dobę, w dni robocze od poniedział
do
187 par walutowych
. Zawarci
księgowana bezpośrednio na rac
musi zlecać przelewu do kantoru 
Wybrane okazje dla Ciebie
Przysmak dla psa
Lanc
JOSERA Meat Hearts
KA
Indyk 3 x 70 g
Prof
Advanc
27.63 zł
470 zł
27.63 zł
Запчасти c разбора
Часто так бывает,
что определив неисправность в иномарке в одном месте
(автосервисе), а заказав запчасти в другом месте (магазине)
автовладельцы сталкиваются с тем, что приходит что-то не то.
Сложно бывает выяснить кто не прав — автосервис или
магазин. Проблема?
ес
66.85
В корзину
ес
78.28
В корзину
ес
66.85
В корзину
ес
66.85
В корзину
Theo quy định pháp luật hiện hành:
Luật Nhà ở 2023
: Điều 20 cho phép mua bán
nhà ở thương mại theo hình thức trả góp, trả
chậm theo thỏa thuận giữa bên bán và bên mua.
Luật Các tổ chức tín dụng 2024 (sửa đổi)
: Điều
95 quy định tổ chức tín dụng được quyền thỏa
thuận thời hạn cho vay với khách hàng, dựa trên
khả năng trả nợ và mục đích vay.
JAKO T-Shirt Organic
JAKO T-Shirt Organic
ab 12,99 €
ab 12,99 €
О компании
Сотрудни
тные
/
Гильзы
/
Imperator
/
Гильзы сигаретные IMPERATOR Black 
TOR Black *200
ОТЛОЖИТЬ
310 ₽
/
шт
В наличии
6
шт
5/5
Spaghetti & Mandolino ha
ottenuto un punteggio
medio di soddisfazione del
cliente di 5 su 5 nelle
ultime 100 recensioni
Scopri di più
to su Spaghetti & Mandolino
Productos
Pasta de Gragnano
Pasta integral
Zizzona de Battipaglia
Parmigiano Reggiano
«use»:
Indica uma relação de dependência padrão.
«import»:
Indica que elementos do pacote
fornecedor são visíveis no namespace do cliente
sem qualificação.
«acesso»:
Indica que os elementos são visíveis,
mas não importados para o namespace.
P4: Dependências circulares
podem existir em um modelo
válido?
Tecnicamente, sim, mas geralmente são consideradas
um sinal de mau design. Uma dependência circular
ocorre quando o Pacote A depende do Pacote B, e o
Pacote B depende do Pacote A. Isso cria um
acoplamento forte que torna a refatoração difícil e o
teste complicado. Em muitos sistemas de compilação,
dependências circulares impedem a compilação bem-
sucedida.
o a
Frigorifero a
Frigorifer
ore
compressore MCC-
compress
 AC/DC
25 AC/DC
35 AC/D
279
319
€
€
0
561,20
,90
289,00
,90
┄┄┄┄┄┄
# What this task involves:
After locating the line that contains "Indica que os", please copy exactly every line from the start of the records through it, and nothing else.

# Your response:
dobę, w dni robocze od poniedział
do
187 par walutowych
. Zawarci
księgowana bezpośrednio na rac
musi zlecać przelewu do kantoru 
Wybrane okazje dla Ciebie
Przysmak dla psa
Lanc
JOSERA Meat Hearts
KA
Indyk 3 x 70 g
Prof
Advanc
27.63 zł
470 zł
27.63 zł
Запчасти c разбора
Часто так бывает,
что определив неисправность в иномарке в одном месте
(автосервисе), а заказав запчасти в другом месте (магазине)
автовладельцы сталкиваются с тем, что приходит что-то не то.
Сложно бывает выяснить кто не прав — автосервис или
магазин. Проблема?
ес
66.85
В корзину
ес
78.28
В корзину
ес
66.85
В корзину
ес
66.85
В корзину
Theo quy định pháp luật hiện hành:
Luật Nhà ở 2023
: Điều 20 cho phép mua bán
nhà ở thương mại theo hình thức trả góp, trả
chậm theo thỏa thuận giữa bên bán và bên mua.
Luật Các tổ chức tín dụng 2024 (sửa đổi)
: Điều
95 quy định tổ chức tín dụng được quyền thỏa
thuận thời hạn cho vay với khách hàng, dựa trên
khả năng trả nợ và mục đích vay.
JAKO T-Shirt Organic
JAKO T-Shirt Organic
ab 12,99 €
ab 12,99 €
О компании
Сотрудни
тные
/
Гильзы
/
Imperator
/
Гильзы сигаретные IMPERATOR Black 
TOR Black *200
ОТЛОЖИТЬ
310 ₽
/
шт
В наличии
6
шт
5/5
Spaghetti & Mandolino ha
ottenuto un punteggio
medio di soddisfazione del
cliente di 5 su 5 nelle
ultime 100 recensioni
Scopri di più
to su Spaghetti & Mandolino
Productos
Pasta de Gragnano
Pasta integral
Zizzona de Battipaglia
Parmigiano Reggiano
«use»:
Indica uma relação de dependência padrão.
«import»:
Indica que elementos do pacote
fornecedor são visíveis no namespace do cliente
sem qualificação.
«acesso»:
Indica que os elementos são visíveis,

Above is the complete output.